When the North Korean forces invaded South Korea on June 25, 1950, the United Nations authorized its member nations to give support to South Korea. Fifteen nations responded, including the United States. General Douglas MacArthur was appointed as commander of the United Nations fighting forces. As in the past, Jews in America responded to their nation's call to arms.
Billy Rose, in his widely syndicated column, "Pitching Horseshoes," tells of the heroism of U.S. Marine Corporal Abraham Geller of Ne York City's Lower East Side. Geller was the son of a rabbi. The family lived near Delancey Street. In the Marine Corps, Geller always awakened a half-hour earlier before the others so that he could go through the ritual of Orthodox morning prayers.
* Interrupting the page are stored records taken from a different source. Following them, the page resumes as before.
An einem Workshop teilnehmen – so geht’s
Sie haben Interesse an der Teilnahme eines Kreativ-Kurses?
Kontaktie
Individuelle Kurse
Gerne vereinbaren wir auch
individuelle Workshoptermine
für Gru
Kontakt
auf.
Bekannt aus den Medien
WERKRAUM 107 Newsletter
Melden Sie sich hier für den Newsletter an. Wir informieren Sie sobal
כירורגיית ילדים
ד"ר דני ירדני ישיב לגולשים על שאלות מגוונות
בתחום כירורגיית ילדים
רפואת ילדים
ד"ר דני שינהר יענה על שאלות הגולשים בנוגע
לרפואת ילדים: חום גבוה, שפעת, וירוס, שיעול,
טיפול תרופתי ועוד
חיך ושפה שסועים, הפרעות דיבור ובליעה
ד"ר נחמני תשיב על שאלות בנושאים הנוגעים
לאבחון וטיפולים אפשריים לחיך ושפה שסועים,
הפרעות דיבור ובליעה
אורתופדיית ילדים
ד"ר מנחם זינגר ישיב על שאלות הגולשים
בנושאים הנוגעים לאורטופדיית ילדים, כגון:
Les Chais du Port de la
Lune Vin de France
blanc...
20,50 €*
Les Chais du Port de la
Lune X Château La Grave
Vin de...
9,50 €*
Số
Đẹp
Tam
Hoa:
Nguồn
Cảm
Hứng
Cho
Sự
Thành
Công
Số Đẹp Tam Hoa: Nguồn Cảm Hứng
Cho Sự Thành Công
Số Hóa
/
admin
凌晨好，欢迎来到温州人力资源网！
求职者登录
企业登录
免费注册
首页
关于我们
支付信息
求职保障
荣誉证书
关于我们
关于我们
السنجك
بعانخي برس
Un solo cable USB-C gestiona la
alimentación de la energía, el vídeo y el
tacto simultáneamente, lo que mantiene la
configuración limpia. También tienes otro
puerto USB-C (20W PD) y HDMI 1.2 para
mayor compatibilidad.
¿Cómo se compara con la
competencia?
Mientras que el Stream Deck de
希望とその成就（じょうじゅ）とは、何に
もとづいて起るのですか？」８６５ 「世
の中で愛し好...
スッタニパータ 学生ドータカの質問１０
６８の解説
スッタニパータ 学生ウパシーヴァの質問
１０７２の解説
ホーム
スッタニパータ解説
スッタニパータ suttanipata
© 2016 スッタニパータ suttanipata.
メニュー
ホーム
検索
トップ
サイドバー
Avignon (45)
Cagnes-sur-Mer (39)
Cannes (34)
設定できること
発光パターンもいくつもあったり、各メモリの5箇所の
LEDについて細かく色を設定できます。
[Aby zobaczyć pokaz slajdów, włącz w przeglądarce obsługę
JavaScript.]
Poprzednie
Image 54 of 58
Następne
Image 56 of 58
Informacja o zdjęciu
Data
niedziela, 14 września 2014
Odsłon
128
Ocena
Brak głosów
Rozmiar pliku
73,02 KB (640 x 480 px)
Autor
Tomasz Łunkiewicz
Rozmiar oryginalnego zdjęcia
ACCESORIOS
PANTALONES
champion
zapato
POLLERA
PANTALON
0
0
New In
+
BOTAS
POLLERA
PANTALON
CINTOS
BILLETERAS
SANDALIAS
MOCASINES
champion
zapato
His regiment had been pushing the enemy back. The regiment had crossed the Han and cut the Seoul-Haesong Road. The soldiers bedded down in hastily dug foxholes to get a few hours sleep. They knew that in the morning they were going to fight their way toward the Korean capital.
An hour before dawn, the only ones awake were the sentries: Captain George O'Connor, who was figuring out strategies to use when the regiment moved ahead, and Geller, who had started his morning prayers When Geller finished praying, O'Connor told him to get a cup of coffee from the chow truck.
"Thanks, Captain," said Geller, "But today is Yom Kippur, and I'm not supposed to eat until sundown."
O'Connor was amazed that Geller wouldn't eat until the day was over. Geller fasted and observed his holiday as well as a Jew can when in combat.
That morning, the regiment moved forward. The advance moved slowly as the enemy put up stiff resistance. The casualties were high for both sides. Dead bodies were all over the field. One of the badly wounded North Koreans was playing dead as Geller's company moved forward. Geller was standing a few feet from O'Connor when he saw the North Korean move. He pulled out his bayonet and made a dive for the enemy soldier. Geller managed to kill him. But, he also stopped three bullets that were intended for O'Connor.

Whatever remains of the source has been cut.